В понимании Фрейда, и церковь, и войско имеют либидозную структуру. Как в том, так и в другом случае каждый отдельный человек оказывается либидозно связан, с одной стороны, с Христом или полководцем, а с другой стороны, со всеми участниками этих масс. Обращая внимание на подобную двойственную связь, основатель психоанализа считал, что эта связь, как и значение вождя для психологии масс, недостаточно изучена и психоанализ может внести посильный вклад в осмысление данной проблемы. Одновременно он исходил из того, что главным явлением в массой психологии следует признать несвободу в массе отдельного индивида.

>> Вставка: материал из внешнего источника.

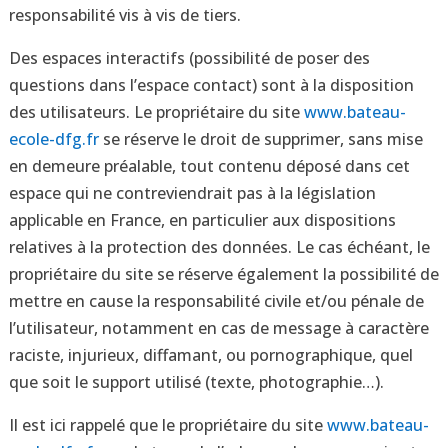
responsabilité vis à vis de tiers.
Des espaces interactifs (possibilité de poser des
questions dans l’espace contact) sont à la disposition
des utilisateurs. Le propriétaire du site
www.bateau-
ecole-dfg.fr
se réserve le droit de supprimer, sans mise
en demeure préalable, tout contenu déposé dans cet
espace qui ne contreviendrait pas à la législation
applicable en France, en particulier aux dispositions
relatives à la protection des données. Le cas échéant, le
propriétaire du site se réserve également la possibilité de
mettre en cause la responsabilité civile et/ou pénale de
l’utilisateur, notamment en cas de message à caractère
raciste, injurieux, diffamant, ou pornographique, quel
que soit le support utilisé (texte, photographie…).
Il est ici rappelé que le propriétaire du site
www.bateau-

Интерес Фрейда сосредоточился на рассмотрении того, какова в действительности либидозная связь в массе и каково в ней аффективное отношение людей друг к другу. Каждая продолжительная интимная эмоциональная связь между двумя людьми, будь то отношения между родителями и детьми, дружба или брачные отношения, содержит осадок враждебных чувств, которые оказываются вытесненными из сознания. Породнившиеся между собой через брак две семьи косо поглядывают друг на друга, и каждая из них считает себя лучшей. Родственные и близкие между собой народы не могут подчас найти общий язык между собой, нередко выражая презрение и недоверие друг к другу. Направленная против любимых людей вражда связана с амбивалентными чувствами человека. В проявляющейся антипатии к близким людям находят свое выражение себялюбие, нарциссизм индивида. Однако при образовании массы все эти враждебные чувства исчезают. В период продолжающегося соединения в массу индивиды терпят друг друга, примиряются между собой. С точки зрения Фрейда, «такое ограничение нарциссизма может быть порождено только одним моментом, а именно либидозной связью с другими людьми». Дело в том, что себялюбие наталкивается на преграду лишь в том случае, когда имеет место любовь к другому. И если в массе проявляются ограничения нарциссического себялюбия, то это может служить убедительным доказательством установления новых либидозных связей членов массы друг с другом, что и составляет сущность массообразования. Идентификация как один из механизмов эмоциональной связи.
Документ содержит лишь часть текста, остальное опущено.